▶ [TO DO]
Write out exactly, excluding pictures, the lines from the one containing "What elements are" through the end of the data, both included.
*** Opening of RECORD EXCERPTS ***
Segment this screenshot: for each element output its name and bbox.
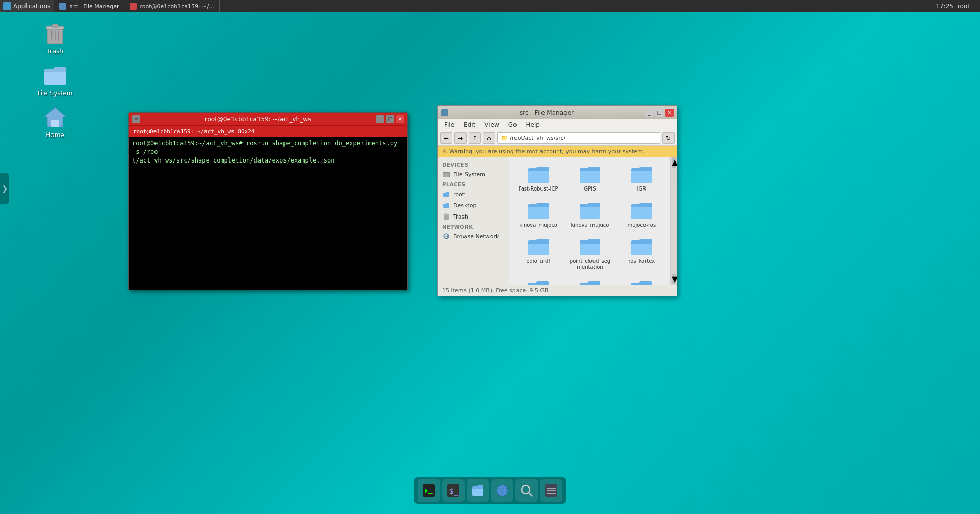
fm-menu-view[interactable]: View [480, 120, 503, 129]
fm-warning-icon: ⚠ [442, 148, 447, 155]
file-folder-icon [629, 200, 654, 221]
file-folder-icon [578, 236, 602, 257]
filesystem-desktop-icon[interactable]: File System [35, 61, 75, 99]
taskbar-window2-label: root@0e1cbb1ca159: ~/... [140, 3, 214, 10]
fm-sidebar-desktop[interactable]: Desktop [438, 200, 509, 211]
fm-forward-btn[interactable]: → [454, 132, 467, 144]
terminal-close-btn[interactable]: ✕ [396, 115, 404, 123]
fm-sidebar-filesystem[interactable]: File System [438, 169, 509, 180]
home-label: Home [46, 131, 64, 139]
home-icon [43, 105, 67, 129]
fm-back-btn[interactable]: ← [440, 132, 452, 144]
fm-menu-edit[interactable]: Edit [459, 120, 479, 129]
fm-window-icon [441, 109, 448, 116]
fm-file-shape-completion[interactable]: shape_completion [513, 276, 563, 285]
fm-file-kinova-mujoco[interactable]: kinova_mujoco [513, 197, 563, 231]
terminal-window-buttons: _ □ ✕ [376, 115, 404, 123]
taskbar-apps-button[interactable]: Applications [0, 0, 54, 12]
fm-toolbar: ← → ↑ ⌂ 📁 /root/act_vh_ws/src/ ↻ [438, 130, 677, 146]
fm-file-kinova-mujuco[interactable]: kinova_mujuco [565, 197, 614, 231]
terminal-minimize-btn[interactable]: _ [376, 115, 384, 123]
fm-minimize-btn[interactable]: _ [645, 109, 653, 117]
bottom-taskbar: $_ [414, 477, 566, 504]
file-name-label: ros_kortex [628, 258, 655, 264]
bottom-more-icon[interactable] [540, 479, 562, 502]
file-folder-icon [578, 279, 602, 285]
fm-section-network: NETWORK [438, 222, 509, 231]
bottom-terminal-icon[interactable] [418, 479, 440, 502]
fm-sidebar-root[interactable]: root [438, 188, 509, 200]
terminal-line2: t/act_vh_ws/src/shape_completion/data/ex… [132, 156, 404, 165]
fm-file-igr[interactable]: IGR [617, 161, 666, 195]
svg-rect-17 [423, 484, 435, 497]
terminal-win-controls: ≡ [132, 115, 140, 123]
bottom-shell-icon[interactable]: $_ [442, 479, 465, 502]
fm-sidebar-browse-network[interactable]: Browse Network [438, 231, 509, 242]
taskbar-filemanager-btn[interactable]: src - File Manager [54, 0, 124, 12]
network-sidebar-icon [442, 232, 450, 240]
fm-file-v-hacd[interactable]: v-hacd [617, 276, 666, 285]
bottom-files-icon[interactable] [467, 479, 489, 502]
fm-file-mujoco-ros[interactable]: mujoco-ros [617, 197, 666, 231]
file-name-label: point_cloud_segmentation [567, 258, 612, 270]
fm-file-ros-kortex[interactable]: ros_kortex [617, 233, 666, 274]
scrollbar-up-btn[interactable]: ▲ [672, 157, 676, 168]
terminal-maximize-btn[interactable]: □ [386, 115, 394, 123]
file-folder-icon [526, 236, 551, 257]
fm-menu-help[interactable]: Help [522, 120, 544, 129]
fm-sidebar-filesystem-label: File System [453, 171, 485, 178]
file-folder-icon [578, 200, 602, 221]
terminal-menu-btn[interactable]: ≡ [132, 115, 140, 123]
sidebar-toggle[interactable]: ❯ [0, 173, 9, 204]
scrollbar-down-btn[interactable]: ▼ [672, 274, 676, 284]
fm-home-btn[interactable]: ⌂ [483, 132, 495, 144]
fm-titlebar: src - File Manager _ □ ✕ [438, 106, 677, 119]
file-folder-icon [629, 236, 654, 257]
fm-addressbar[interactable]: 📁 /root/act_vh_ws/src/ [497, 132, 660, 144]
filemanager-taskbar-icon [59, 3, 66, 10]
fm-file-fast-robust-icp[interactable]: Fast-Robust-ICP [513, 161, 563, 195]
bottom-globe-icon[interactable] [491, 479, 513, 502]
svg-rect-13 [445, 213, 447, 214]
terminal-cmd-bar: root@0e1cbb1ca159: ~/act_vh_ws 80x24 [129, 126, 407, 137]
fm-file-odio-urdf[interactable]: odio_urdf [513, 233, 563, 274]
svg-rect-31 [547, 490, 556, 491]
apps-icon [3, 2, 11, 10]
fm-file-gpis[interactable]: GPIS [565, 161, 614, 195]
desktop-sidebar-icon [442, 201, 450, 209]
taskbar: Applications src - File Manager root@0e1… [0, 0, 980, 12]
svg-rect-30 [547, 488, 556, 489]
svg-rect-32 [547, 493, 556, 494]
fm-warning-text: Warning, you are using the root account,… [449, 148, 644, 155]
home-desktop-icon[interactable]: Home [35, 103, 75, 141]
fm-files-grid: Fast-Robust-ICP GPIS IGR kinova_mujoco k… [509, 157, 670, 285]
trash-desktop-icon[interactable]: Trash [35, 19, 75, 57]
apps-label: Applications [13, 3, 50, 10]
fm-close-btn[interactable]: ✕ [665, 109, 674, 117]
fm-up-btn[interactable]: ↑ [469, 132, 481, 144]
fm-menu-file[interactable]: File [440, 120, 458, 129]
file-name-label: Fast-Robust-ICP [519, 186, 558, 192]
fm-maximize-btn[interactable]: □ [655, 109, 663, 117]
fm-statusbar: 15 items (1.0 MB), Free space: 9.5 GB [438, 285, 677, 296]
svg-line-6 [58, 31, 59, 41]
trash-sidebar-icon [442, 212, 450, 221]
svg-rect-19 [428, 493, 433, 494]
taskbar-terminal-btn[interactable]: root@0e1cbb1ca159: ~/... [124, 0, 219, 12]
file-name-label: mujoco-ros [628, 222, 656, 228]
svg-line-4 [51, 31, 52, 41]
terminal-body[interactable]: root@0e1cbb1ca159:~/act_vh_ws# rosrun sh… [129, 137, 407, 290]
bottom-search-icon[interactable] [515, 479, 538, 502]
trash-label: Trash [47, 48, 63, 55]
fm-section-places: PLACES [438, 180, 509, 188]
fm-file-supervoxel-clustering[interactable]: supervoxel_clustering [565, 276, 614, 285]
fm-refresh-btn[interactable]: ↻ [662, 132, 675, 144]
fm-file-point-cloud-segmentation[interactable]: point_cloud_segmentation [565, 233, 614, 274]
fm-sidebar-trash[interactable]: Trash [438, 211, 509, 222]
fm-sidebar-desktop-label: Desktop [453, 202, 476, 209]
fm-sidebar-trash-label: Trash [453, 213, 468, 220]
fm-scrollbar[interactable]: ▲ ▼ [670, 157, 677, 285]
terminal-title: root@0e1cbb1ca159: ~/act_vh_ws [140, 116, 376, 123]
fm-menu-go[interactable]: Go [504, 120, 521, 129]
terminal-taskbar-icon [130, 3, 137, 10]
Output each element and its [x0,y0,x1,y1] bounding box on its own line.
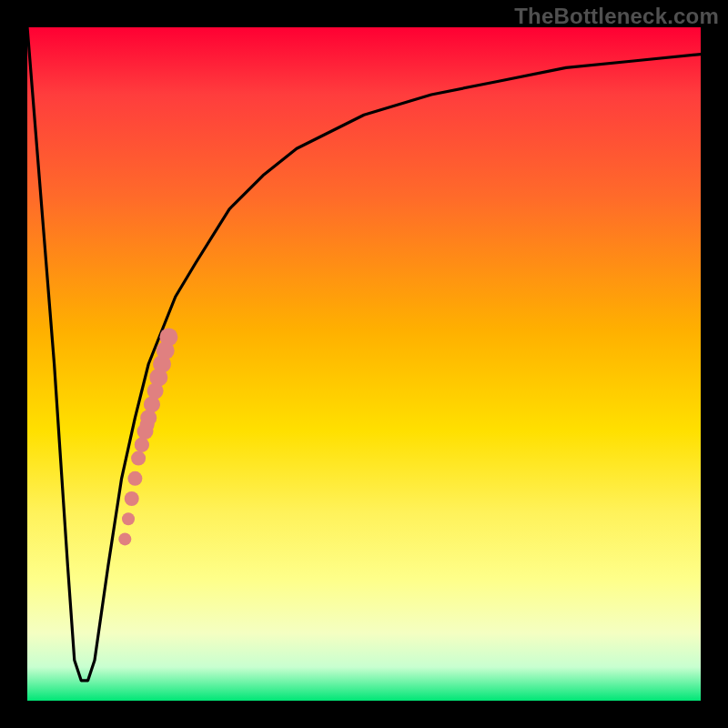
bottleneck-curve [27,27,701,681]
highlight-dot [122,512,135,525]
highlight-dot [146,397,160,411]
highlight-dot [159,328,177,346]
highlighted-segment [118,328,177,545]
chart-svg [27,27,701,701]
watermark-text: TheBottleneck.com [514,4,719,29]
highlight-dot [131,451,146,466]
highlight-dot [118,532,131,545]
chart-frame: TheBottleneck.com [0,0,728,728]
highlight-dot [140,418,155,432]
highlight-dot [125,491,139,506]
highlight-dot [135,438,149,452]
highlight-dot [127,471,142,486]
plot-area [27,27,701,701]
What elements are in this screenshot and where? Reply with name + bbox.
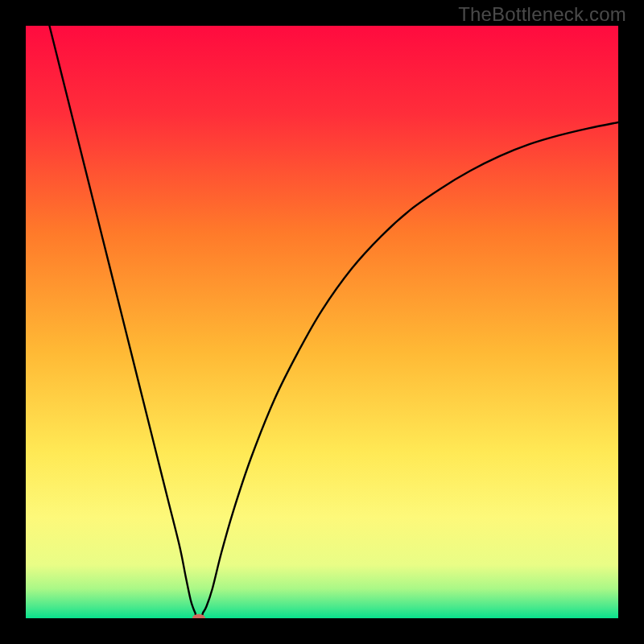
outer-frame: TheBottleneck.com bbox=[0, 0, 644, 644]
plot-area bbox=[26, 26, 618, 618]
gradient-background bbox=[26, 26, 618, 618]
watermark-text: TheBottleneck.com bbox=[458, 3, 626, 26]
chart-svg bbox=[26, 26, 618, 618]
*** Close of RECORD EXCERPTS ***
▶ [SOLUTION]
What elements are in this screenshot and where? Reply with name + bbox.
outer-frame: TheBottleneck.com bbox=[0, 0, 644, 644]
plot-area bbox=[26, 26, 618, 618]
gradient-background bbox=[26, 26, 618, 618]
watermark-text: TheBottleneck.com bbox=[458, 3, 626, 26]
chart-svg bbox=[26, 26, 618, 618]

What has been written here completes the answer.